取り巻きC・エリアル視点/王太子ヴィクトリカ視点


一話目から一年ちょっと後のお話

 

 

 

 過去の自分、なんてもの、本当は覚えていない方が良いのだ。


 ひとの魂、あるいは、心?そんなものが、巡り巡って再利用されるのだとしても。

 生まれ変わるときは、まっさらで、なんにも持たず、リセットされた状態で生まれるべきだ。

 過去に捕らわれて今を見ないなんて、せっかくの今に、すごく失礼なことだから。


「きみ、どこを見ているの?」


 目の前の少年に問われて、そう、思った。




 こんにちは、もしくは、はじめまして。


 わたしは、エリアル・サヴァン子爵令嬢。のちに悪役令嬢としてこの学園に君臨する予定の我らがお嬢さま、ツェツィーリア・ミュラー公爵令嬢の取り巻きCとして、執事兼友人の立場を担っている。侍女でなく、執事なのは、わたしが男装で生活しているからだ。
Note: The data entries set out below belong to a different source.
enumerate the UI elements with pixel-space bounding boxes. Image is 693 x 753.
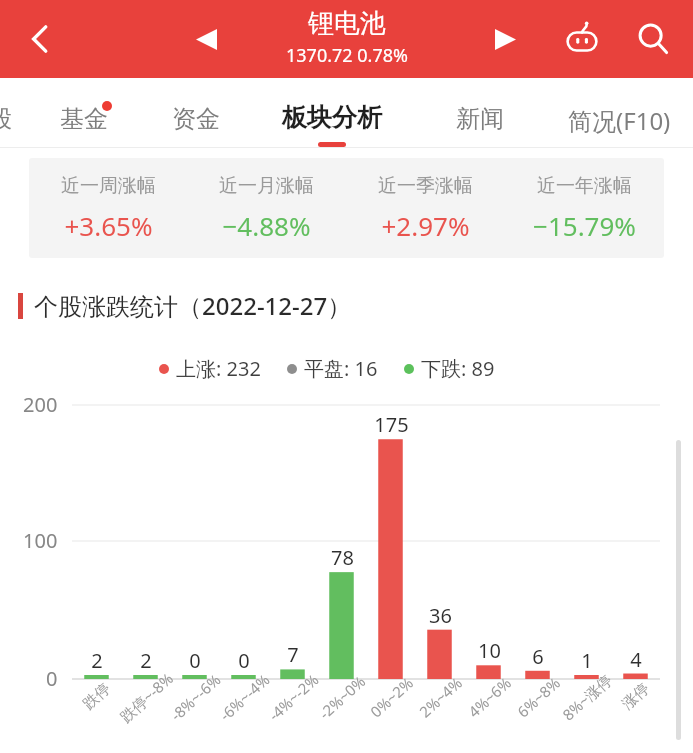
button[interactable]: 下跌: 89 <box>404 355 495 382</box>
staticText: 6 <box>532 643 544 670</box>
button[interactable]: 平盘: 16 <box>287 355 378 382</box>
staticText: +3.65% <box>64 208 153 243</box>
staticText: 4 <box>630 646 642 673</box>
staticText: 78 <box>331 544 354 571</box>
staticText: 板块分析 <box>282 102 382 133</box>
staticText: -6%~-4% <box>215 669 274 725</box>
staticText: 上涨: 232 <box>176 355 261 382</box>
button[interactable]: Previous sector <box>182 15 230 63</box>
button[interactable]: 板块分析 <box>278 98 386 151</box>
staticText: 2 <box>140 647 152 674</box>
staticText: 0 <box>46 665 58 692</box>
staticText: 8%~涨停 <box>558 670 616 724</box>
button[interactable]: 简况(F10) <box>564 100 675 141</box>
staticText: 资金 <box>172 104 220 134</box>
staticText: 6%~8% <box>513 672 564 722</box>
staticText: 200 <box>23 391 58 418</box>
button[interactable]: 基金 <box>56 100 112 138</box>
staticText: 近一月涨幅 <box>219 174 314 198</box>
staticText: 下跌: 89 <box>421 355 495 382</box>
staticText: −15.79% <box>533 208 636 243</box>
button[interactable]: 上涨: 232 <box>159 355 261 382</box>
staticText: 0 <box>189 647 201 674</box>
button[interactable]: 新闻 <box>452 100 508 138</box>
staticText: 近一季涨幅 <box>378 174 473 198</box>
staticText: 近一年涨幅 <box>537 174 632 198</box>
button[interactable]: 近一年涨幅 <box>505 174 664 243</box>
staticText: 涨停 <box>618 679 654 714</box>
staticText: 0 <box>238 647 250 674</box>
staticText: 4%~6% <box>464 672 515 722</box>
button[interactable]: Search <box>625 11 681 67</box>
button[interactable]: 股 <box>0 100 16 138</box>
staticText: 锂电池 <box>308 7 386 40</box>
staticText: 2 <box>91 647 103 674</box>
staticText: 7 <box>287 641 299 668</box>
staticText: 新闻 <box>456 104 504 134</box>
staticText: 10 <box>478 637 501 664</box>
button[interactable]: AI assistant <box>555 12 609 66</box>
staticText: 175 <box>374 411 409 438</box>
staticText: 跌停 <box>80 679 114 714</box>
staticText: -2%~0% <box>314 671 370 723</box>
staticText: 0%~2% <box>366 672 417 722</box>
button[interactable]: Back <box>12 11 68 67</box>
staticText: 基金 <box>60 104 108 134</box>
button[interactable]: 资金 <box>168 100 224 138</box>
staticText: 近一周涨幅 <box>61 174 156 198</box>
staticText: −4.88% <box>222 208 311 243</box>
staticText: 平盘: 16 <box>304 355 378 382</box>
staticText: -8%~-6% <box>166 669 225 725</box>
staticText: 2%~4% <box>415 672 466 722</box>
staticText: 个股涨跌统计（2022-12-27） <box>34 289 352 322</box>
staticText: 股 <box>0 104 12 134</box>
staticText: 1370.72 0.78% <box>286 43 408 68</box>
button[interactable]: 近一季涨幅 <box>346 174 505 243</box>
staticText: 简况(F10) <box>568 104 671 137</box>
button[interactable]: Next sector <box>481 15 529 63</box>
staticText: -4%~-2% <box>264 669 323 725</box>
button[interactable]: 近一周涨幅 <box>29 174 187 243</box>
staticText: 36 <box>429 602 452 629</box>
staticText: 1 <box>581 647 593 674</box>
button[interactable]: 近一月涨幅 <box>187 174 346 243</box>
staticText: 跌停~-8% <box>116 668 177 726</box>
staticText: 100 <box>23 527 58 554</box>
staticText: +2.97% <box>381 208 470 243</box>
 男装とか、この首の赤い鈴付きの首輪とか、いろいろ突っ込みどころはあると思うけど、それは別の機会にでも。

 今はゲーム開始時から、三年強前。わたしたちは、中等部二年として、この学舎に通っている。


 ゲームや悪役令嬢と言うワードから、詳しいひとはお気付きかもしれないが、いわゆる、乙ゲー転生と言うやつだ。しかも、ヒロインや悪役令嬢への転生ではなく、悪役令嬢の取り巻きCへ。
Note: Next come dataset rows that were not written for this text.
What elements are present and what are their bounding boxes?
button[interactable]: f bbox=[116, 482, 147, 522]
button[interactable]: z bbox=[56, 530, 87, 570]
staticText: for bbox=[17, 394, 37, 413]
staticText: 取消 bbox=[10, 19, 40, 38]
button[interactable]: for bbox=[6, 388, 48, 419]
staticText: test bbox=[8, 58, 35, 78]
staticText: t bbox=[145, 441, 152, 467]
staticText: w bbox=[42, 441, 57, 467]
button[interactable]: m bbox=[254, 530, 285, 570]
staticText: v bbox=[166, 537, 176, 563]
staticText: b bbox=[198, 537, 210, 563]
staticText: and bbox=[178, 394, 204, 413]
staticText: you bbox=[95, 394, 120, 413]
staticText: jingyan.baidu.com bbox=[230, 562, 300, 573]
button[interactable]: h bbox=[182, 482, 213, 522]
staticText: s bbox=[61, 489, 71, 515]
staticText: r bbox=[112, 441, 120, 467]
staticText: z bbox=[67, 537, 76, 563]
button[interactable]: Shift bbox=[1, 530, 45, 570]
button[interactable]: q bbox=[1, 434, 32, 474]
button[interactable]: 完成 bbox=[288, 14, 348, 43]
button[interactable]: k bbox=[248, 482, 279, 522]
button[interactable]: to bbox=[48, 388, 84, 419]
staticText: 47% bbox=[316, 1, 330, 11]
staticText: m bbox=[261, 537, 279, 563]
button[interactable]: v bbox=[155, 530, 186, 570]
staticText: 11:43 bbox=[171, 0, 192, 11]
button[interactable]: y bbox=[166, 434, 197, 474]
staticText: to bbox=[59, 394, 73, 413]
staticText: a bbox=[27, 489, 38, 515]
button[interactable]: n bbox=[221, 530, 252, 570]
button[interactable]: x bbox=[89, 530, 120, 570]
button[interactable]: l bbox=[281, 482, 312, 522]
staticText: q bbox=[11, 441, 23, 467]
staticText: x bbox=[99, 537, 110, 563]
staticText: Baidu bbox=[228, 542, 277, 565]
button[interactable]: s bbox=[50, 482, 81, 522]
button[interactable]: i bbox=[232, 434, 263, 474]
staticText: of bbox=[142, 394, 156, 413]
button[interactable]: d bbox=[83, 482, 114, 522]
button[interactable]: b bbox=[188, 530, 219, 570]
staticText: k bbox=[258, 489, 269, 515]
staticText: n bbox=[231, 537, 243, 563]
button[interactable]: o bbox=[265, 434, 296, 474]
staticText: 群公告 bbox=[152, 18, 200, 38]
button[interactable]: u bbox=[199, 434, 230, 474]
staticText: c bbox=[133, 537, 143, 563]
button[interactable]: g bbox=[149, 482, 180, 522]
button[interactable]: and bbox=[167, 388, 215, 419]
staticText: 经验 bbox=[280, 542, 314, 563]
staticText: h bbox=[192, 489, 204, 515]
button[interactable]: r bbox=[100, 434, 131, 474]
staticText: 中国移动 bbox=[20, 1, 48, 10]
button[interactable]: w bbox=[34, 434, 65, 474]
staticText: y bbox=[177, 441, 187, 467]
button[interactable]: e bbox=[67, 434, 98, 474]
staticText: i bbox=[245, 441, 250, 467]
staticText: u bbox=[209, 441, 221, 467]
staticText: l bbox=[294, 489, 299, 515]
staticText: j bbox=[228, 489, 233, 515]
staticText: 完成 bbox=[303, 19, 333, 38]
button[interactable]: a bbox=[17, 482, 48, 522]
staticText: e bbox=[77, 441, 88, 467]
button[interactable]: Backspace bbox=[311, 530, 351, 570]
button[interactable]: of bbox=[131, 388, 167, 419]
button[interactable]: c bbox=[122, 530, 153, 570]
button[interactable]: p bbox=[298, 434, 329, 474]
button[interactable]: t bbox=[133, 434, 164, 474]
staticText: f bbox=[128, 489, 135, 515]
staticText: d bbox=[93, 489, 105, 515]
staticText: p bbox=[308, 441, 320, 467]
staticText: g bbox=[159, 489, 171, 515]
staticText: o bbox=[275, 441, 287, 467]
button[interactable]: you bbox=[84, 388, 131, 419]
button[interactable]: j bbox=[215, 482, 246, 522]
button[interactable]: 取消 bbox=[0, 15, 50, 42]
 こう言う設定の話でありがちな、何かきっかけがあってとか、ゲーム時空が始まってとかでなく、母のお腹の中の時点で、わたしは記憶を持っていた。だから、悪役令嬢ツェツィーリアと関わらない人生も、望めたのかもしれない。


 けれどわたしは、ツェツィーリアの手を取ることに決めた。さすが悪役令嬢だけあって誰もがうらやむ美貌と、悪役令嬢らしからぬ真面目で努力家な気性を持ち、ゲームヒロインが霞むほどに辛い生い立ちを持つ少女を、見捨てられなかったから。


 わたしは立場から逃げずに、ツェツィーリアが幸せな人生を送れるよう微力を尽くす覚悟を決めたのだ。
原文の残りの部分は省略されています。